Isi dari dokumen yang dirilis mencakup laporan mengenai Lee Harvey Oswald, individu yang dituduh sebagai pembunuh JFK. Dokumen-dokumen ini menelusuri aktivitas Oswald dan keberadaannya di Uni Soviet sebelum peristiwa di Dallas, meskipun tidak ditemukan bukti baru yang kontradiktif terhadap hasil penyelidikan resmi sebelumnya. Hal ini menunjukkan komitmen administrasi Trump untuk mendalami serta mempublikasikan informasi yang diharapkan bisa memperjelas sejarah.
Di tengah pengumuman ini, berbagai respon muncul dari para anggota keluarga dan sejarawan. Robert F. Kennedy Jr., keponakan JFK serta Menteri Kesehatan dan Layanan Kemanusiaan dalam kabinet Trump, menyatakan keyakinan bahwa CIA terlibat dalam kematian paman beliau. Namun, CIA menolak tuduhan tersebut. Sementara itu, cucu JFK, Jack Schlossberg, mengungkapkan kekecewaannya di media sosial ketika mengetahui bahwa keluarga Kennedy tidak menerima pemberitahuan sebelumnya mengenai rilis dokumen ini.
Sejarawan Harvard, Fredrik Logevall, menilai bahwa dokumen terbaru ini meskipun berguna, kemungkinan besar tidak akan merubah pemahaman yang telah ada tentang peristiwa tersebut.

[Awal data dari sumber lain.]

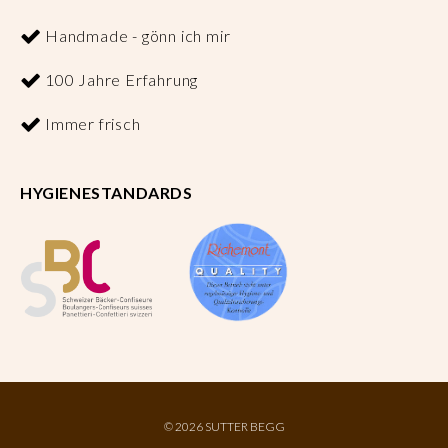
Handmade - gönn ich mir
100 Jahre Erfahrung
Immer frisch
HYGIENESTANDARDS
©
2026 SUTTER BEGG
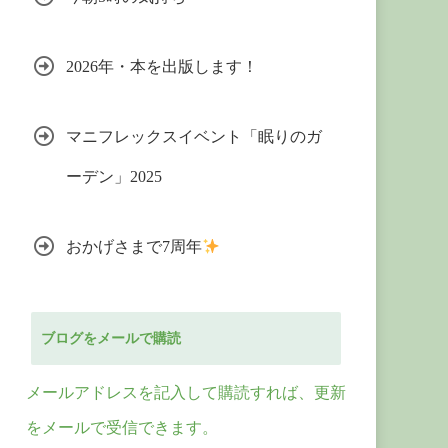
2026年・本を出版します！
マニフレックスイベント「眠りのガ
ーデン」2025
おかげさまで7周年
ブログをメールで購読
メールアドレスを記入して購読すれば、更新
をメールで受信できます。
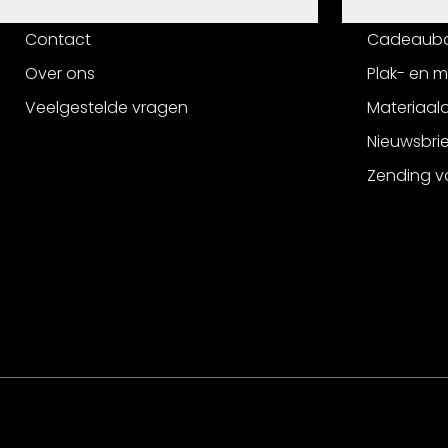
Hulp
Service
Contact
Cadeaub
Over ons
Plak- en 
Veelgestelde vragen
Materiaalo
Nieuwsbri
Zending v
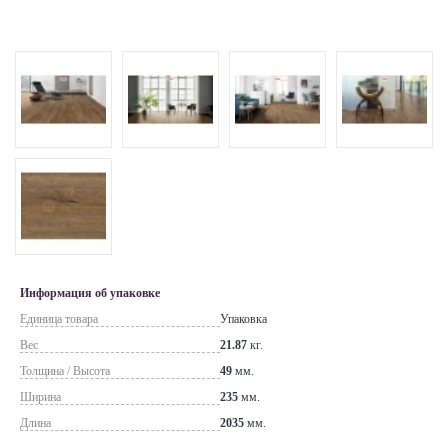
Информация об упаковке
Единица товара
Упаковка
Вес
21.87
кг.
Толщина / Высота
49
мм.
Ширина
235
мм.
Длина
2035
мм.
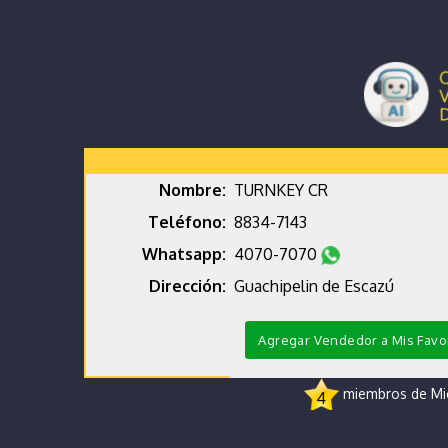
Nombre:
TURNKEY CR
Teléfono:
8834-7143
Whatsapp:
4070-7070
Dirección:
Guachipelin de Escazú
Agregar Vendedor a Mis Favo
miembros de Micr
4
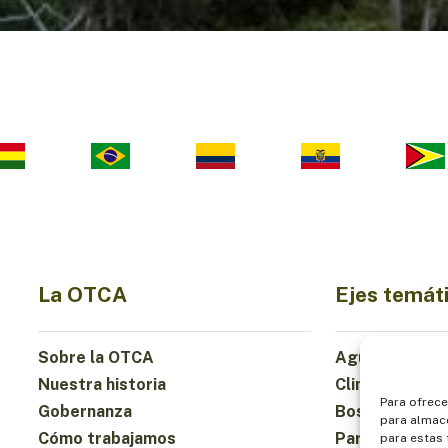
La OTCA
Ejes temát
Sobre la OTCA
Agua
Nuestra historia
Clima
Para ofrece
Gobernanza
Bosques y Bio
para almace
Cómo trabajamos
Participación
para estas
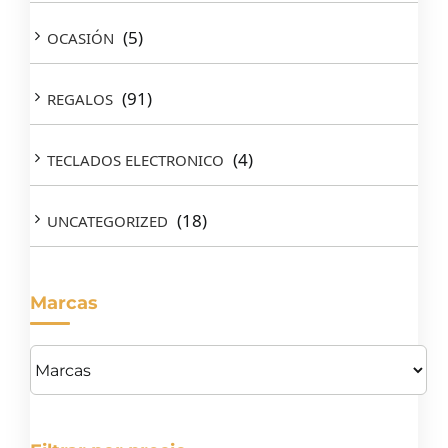
(5)
OCASIÓN
(91)
REGALOS
(4)
TECLADOS ELECTRONICO
(18)
UNCATEGORIZED
Marcas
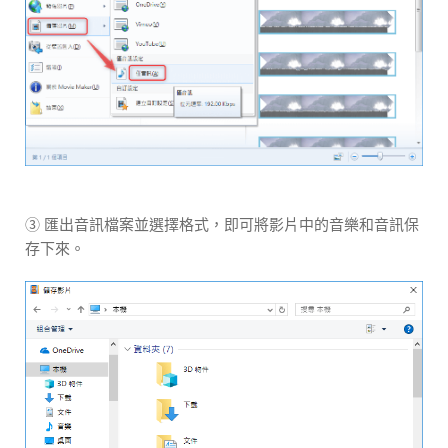
③ 匯出音訊檔案並選擇格式，即可將影片中的音樂和音訊保
存下來。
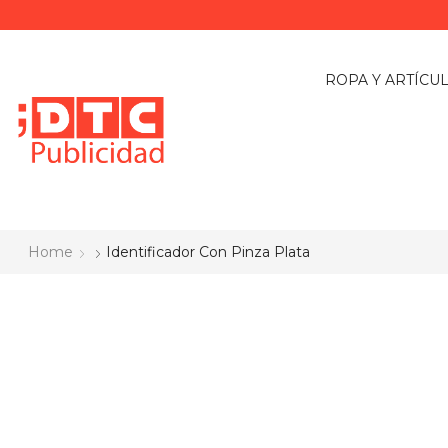
ROPA Y ARTÍCU
Home
Identificador Con Pinza Plata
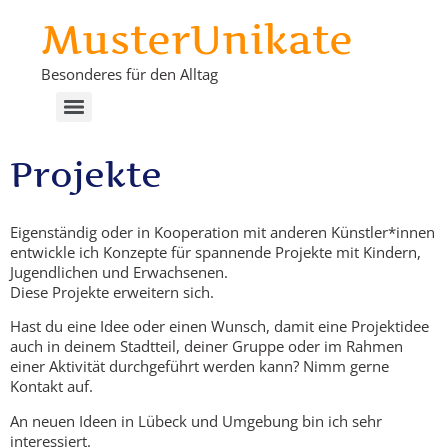
MusterUnikate
Besonderes für den Alltag
Projekte
Eigenständig oder in Kooperation mit anderen Künstler*innen
entwickle ich Konzepte für spannende Projekte mit Kindern,
Jugendlichen und Erwachsenen.
Diese Projekte erweitern sich.
Hast du eine Idee oder einen Wunsch, damit eine Projektidee
auch in deinem Stadtteil, deiner Gruppe oder im Rahmen
einer Aktivität durchgeführt werden kann? Nimm gerne
Kontakt auf.
An neuen Ideen in Lübeck und Umgebung bin ich sehr
interessiert.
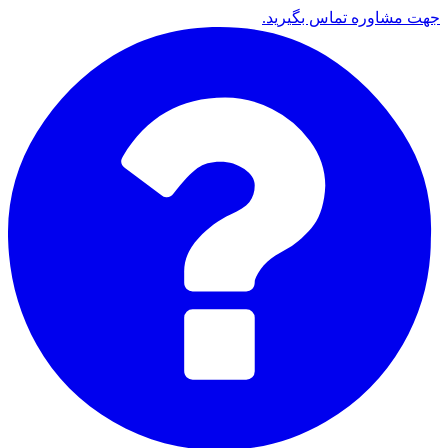
جهت مشاوره تماس بگیرید.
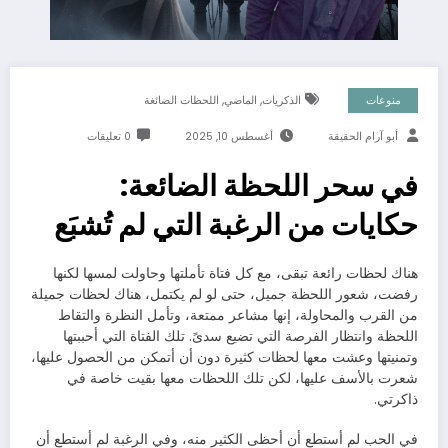
,
,
منوعات
الذكريات
الماضي
اللحظات الضائغة
أبو آرام الحقيقة
أغسطس 10, 2025
0 تعليقات
في سحر اللحظة الضائعة:
حكايات من الرغبة التي لم تُشبَع
هناك لحظات رائعة تبقى، مع كل فتاة تأملتها وحاولت لمسها لكنها
رفضت، شعور اللحظة جميل، حتى لو لم يكتمل، هناك لحظات جميلة
من القرب والمحاولة، إنها مشاعر ممتعة، وتأمل النظرة والتقاط
اللحظة وانتظار الفرصة التي تضيع سدىً. تلك الفتاة التي أحببتها
وتمنيتها وعشت معها لحظات كثيرة دون أن أتمكن من الحصول عليها،
شعرت بالأسف عليها، لكن تلك اللحظات معها بقيت خاصة في
ذاكرتي.
في الحب لم أستطع أن أحظى الكثير منه، وفي الرغبة لم أستطع أن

Dalam salah satu wawancara yang ada dalam dokumen ini, seorang pegawai CIA, Lee Wigren, membahas ketidaksesuaian informasi yang disampaikan kepada Komisi Warren, yang ditugaskan untuk menyelidiki pembunuhan tersebut.

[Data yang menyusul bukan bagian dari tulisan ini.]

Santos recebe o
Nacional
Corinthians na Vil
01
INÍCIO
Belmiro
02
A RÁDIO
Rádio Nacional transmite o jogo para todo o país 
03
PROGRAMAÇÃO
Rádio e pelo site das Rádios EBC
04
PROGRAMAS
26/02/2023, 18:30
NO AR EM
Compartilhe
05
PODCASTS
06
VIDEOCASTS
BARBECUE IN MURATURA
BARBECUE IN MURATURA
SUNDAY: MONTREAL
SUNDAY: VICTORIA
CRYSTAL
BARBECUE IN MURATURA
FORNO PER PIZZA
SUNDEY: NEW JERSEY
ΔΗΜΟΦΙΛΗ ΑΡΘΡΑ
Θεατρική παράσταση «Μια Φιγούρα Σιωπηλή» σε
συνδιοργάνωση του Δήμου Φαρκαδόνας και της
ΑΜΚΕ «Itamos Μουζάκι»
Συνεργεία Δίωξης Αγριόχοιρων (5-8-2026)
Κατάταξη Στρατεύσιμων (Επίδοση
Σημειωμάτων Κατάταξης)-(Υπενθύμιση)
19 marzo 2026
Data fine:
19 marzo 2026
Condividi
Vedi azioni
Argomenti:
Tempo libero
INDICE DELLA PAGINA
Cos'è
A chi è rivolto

Beberapa dokumen lain yang dipublikasikan berkaitan dengan kebijakan luar negeri AS, termasuk bagaimana kebijakan tersebut terhadap Fidel Castro selama Perang Dingin. Salah satu dokumen mencatat bahwa Castro tidak bermaksud untuk memicu perang dengan AS, namun berpotensi meningkatkan dukungan terhadap gerakan komunis di Amerika Latin. Terdapat pula informasi mengenai “Operasi Mongoose”, sebuah operasi rahasia CIA yang disetujui oleh Kennedy untuk menggulingkan pemerintahan Castro.

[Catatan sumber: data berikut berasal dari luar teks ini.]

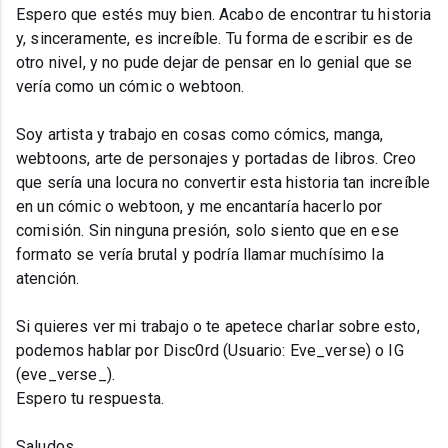
Espero que estés muy bien. Acabo de encontrar tu historia
y, sinceramente, es increíble. Tu forma de escribir es de
otro nivel, y no pude dejar de pensar en lo genial que se
vería como un cómic o webtoon.
Soy artista y trabajo en cosas como cómics, manga,
webtoons, arte de personajes y portadas de libros. Creo
que sería una locura no convertir esta historia tan increíble
en un cómic o webtoon, y me encantaría hacerlo por
comisión. Sin ninguna presión, solo siento que en ese
formato se vería brutal y podría llamar muchísimo la
atención.
Si quieres ver mi trabajo o te apetece charlar sobre esto,
podemos hablar por Disc0rd (Usuario: Eve_verse) o IG
(eve_verse_).
Espero tu respuesta.
Saludos,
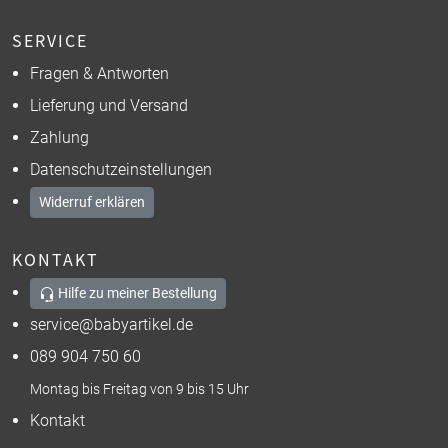
SERVICE
Fragen & Antworten
Lieferung und Versand
Zahlung
Datenschutzeinstellungen
Widerruf erklären
KONTAKT
Hilfe zu meiner Bestellung
service@babyartikel.de
089 904 750 60
Montag bis Freitag von 9 bis 15 Uhr
Kontakt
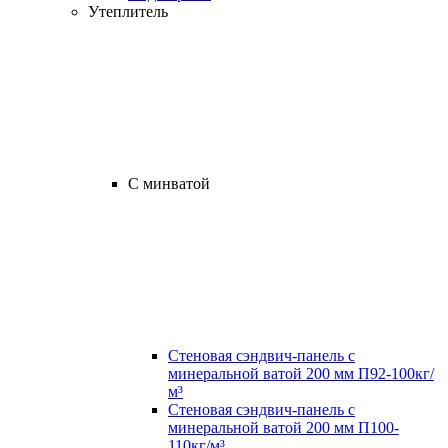
Утеплитель
С минватой
Стеновая сэндвич-панель с
минеральной ватой 200 мм П92-100кг/
м³
Стеновая сэндвич-панель с
минеральной ватой 200 мм П100-
110кг/м³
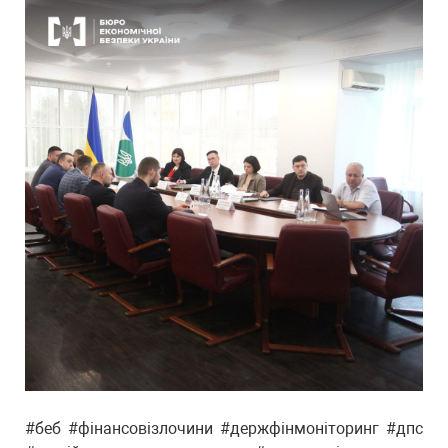
#беб #фінансовізлочини #держфінмоніторинг #дпс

Trump sebelumnya telah menandatangani perintah yang mendorong FBI untuk mencari dan merilis ribuan dokumen tambahan terkait pembunuhan JFK, dengan harapan langkah ini akan menjadi awal dari “era transparansi maksimum,” seperti yang dinyatakan oleh Direktur Intelijen Nasional saat itu, Tulsi Gabbard. Meskipun upaya upaya ini ditujukan untuk memenuhi keingintahuan publik, sejarawan Alice L. George mengingatkan bahwa dokumen pemerintah mungkin tidak sepenuhnya menjawab semua pertanyaan yang ada.
Berbagai jajak pendapat menunjukkan bahwa banyak warga Amerika masih meyakini adanya konspirasi di balik kematian JFK meskipun secara resmi, pembunuhan tersebut dianggap sebagai tindakan Lee Harvey Oswald sebagai penembak tunggal. Selain rilis dokumen terkait JFK, Trump juga berencana untuk merilis dokumen seputar pembunuhan pemimpin hak asasi sipil Martin Luther King Jr. dan Senator Robert Kennedy, yang juga terbunuh pada tahun 1968. Namun, hingga saat ini, rencana tersebut masih dalam tahap penyusunan dan belum ada rincian lebih lanjut yang diungkapkan.